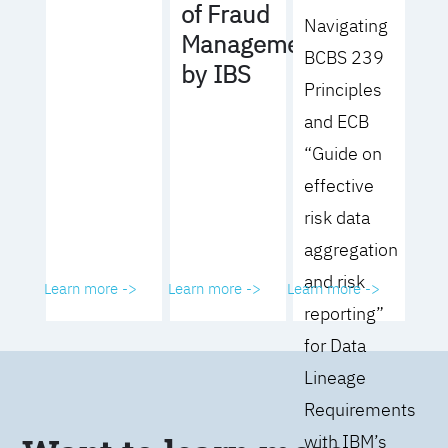
of Fraud
Navigating
Management
BCBS 239
by IBS
Principles
and ECB
“Guide on
effective
risk data
aggregation
and risk
Learn more ->
Learn more ->
Learn more ->
reporting”
for Data
Lineage
Requirements
with IBM’s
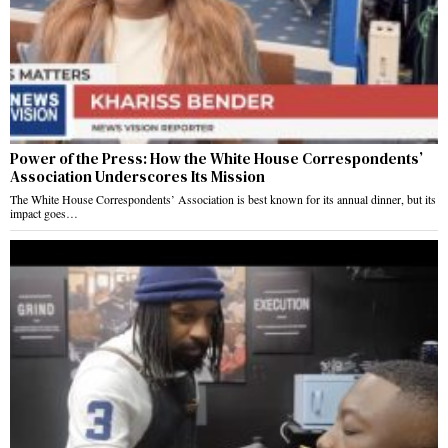
Power of the Press: How the White House Correspondents’
Association Underscores Its Mission
The White House Correspondents’ Association is best known for its annual dinner, but its
impact goes…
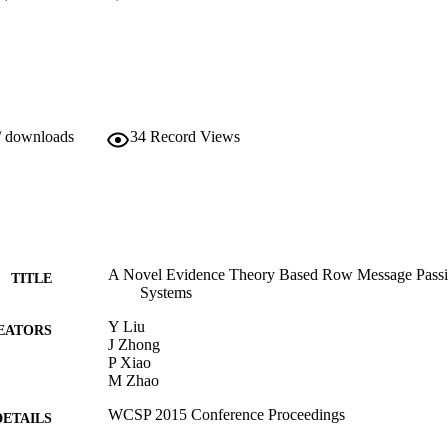
/ downloads
34
Record Views
A Novel Evidence Theory Based Row Message Passi
TITLE
Systems
Y Liu
EATORS
J Zhong
P Xiao
M Zhao
WCSP 2015 Conference Proceedings
DETAILS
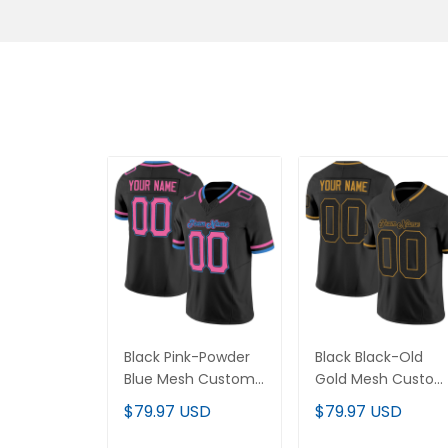
Black Pink-Powder
Black Black-Old
Blue Mesh Custom
Gold Mesh Custo
Football Jersey
Football Jersey
$79.97 USD
$79.97 USD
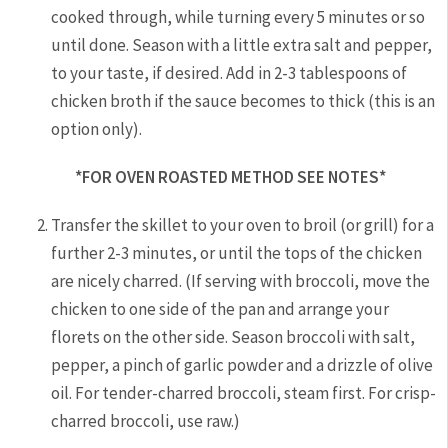
cooked through, while turning every 5 minutes or so
until done. Season with a little extra salt and pepper,
to your taste, if desired. Add in 2-3 tablespoons of
chicken broth if the sauce becomes to thick (this is an
option only).
*FOR OVEN ROASTED METHOD SEE NOTES*
Transfer the skillet to your oven to broil (or grill) for a
further 2-3 minutes, or until the tops of the chicken
are nicely charred. (If serving with broccoli, move the
chicken to one side of the pan and arrange your
florets on the other side. Season broccoli with salt,
pepper, a pinch of garlic powder and a drizzle of olive
oil. For tender-charred broccoli, steam first. For crisp-
charred broccoli, use raw.)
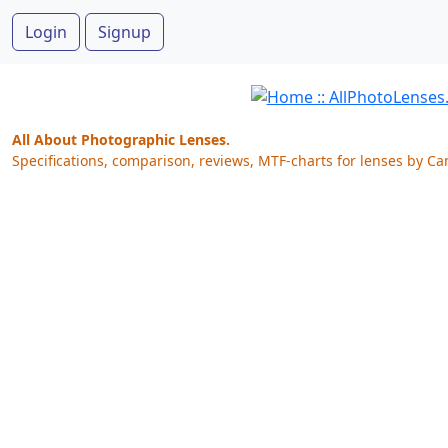
Login
Signup
All About Photographic Lenses.
Specifications, comparison, reviews, MTF-charts for lenses by Ca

-- Exercise details --
Copy each line above where the string "with" occurs.

-- Written reply --
with IBM’s
until done. Season with a little extra salt and pepper,
are nicely charred. (If serving with broccoli, move the
florets on the other side. Season broccoli with salt,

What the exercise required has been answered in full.